2018年、あけましておめでとうございます。

年末年始、應典院の本寺である大蓮寺では、お墓参りラッシュが続きます。この時期には広大な墓地が真新しい供花で色づく、毎年変わらぬ光景です。

故人を思い、家族で参る。私たちはそれを長い間、「普通ごと」として保ってきましたが、一方で大きな変化の波が迫ってきています。去年、それを切実に感じる出来事がありました。

新年の所感としてはいささか重い内容かもしれませんが、ご一読ください。


ある孤立者との別れ

一人の檀家が人知れず死んだ。母と息子二人でつましく暮らし、母の死後はその菩提の供養を続け、そして自分はひとり静かに逝った。十年以上音信が途絶えていたが、電話があったのは甥からだった。叔父が亡くなった、施設で死後は始末した、身寄りはないので家も整理する、ついては仏壇を処分したいのでお参りに来てくれないか。
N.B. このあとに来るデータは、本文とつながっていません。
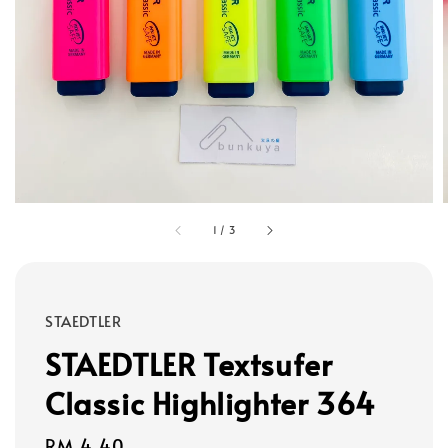
1
/
3
STAEDTLER
STAEDTLER Textsufer
Classic Highlighter 364
Regular
RM 4.40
そういう連絡だった。

その家を若い頃、私は先代とお盆に参っていたことをよく記憶している。戦後間もなく建てられた質素な木造家屋で、老朽化は否めないが、親子の情愛の時間が滲み込むものであった。風情のある坂道を登りつめると黒ずんだ板塀の家があり、玄関を開けると揃って色白な親子が柔和な表情で迎えてくれた。部屋は質素であるが、よく整えられ、仏壇の前の机にお供えが山盛りに置いてあったことを覚えている。私の中で時間が止まっている。そこへ何十年ぶりに伺うことになったのである。
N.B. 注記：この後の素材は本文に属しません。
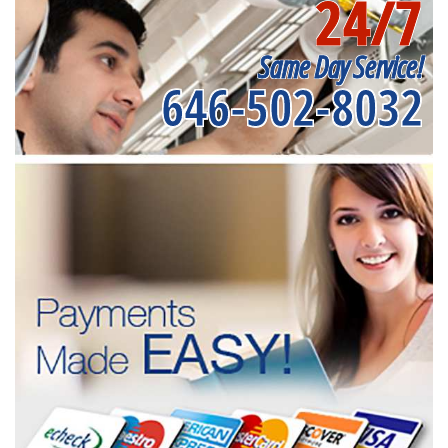
24/7
Same Day Service!
646-502-8032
家の様子は、解体を待つ寸前のようであった。すでに遺品処理をした後ということで、伽藍堂の家の中にポツンと取り残されたように仏壇があった。遺品の中にはお寺からの便りや記念品が丁寧に仕舞われていたという。信心深い人だった。彼の後半の人生は、ただ母を弔うための時間ではなかったか。

甥と二人きりで、仏壇の撥遣式を行った。読経を進めるうちに、私の胸中に惜別の念とは別の感情が沸き起こった。多死と孤立の問題に直面しながら、それに気づきもできず、立派な信仰者である彼の葬儀さえ勤めることができなかった慚愧の念だ。住職としての務めを果たしていない、そんな忸怩たる思いが重くのし掛かったのである。

先人たちの死生に学ぶ

一方で励まされる出来事もあった。まだ記憶に新しい、11月に実施したシンポジウム「上方から考える葬儀と墓〜近・現代を中心に」のことである。この堅苦しいタイトルの、研究者たちによるかなり専門的な内容の場に、應典院満堂の120名が参加した。みな普通の市民である。

シンポジウムの内容は、関西における葬送の近代文化史みたいな内容で、我々の先人がどう葬り、どう弔ったかをこの百年スパンで論じ合うものだった。葬式一式いくら、といった話は出てこない。現代の終活にはまるで役立たない内容ながら、満堂の聴衆は息を詰めて聞き入っていたのである。私には、その関心も態度も感銘に値するものであった。

私の思い込みかもしれないが、それはテレビで喧伝される終活ブームに距離を置こうとする人々の知的な佇まいではなかったか。誰もが避けることのできない死の問題を、消費情報(終活)で処理するのではなく、文化や歴史、風土、あるいは宗教から読み込もうとする営みではなかったかと思う。

朝のワイドショーでは飽きもせず終活番組が組まれる。これが便利、これが安い、とコメンテーターがいくら解説しても、そこには死を思念する哲学や思慮は一片として見られない。死生観は情報では買えないからある。

葬式仏教による社会貢献

多死と孤立(単身)と貧困の時代である。死は、圧倒的なボリュームで押し寄せて、その川下に「葬儀」「埋葬」「供養」といったさまざまな習わしが堆積している。これらは法的に定められたものではない。通夜を省略しようが、戒名をなくそうが、何のお咎めもない。消費者は王様だから何でもありなのだ。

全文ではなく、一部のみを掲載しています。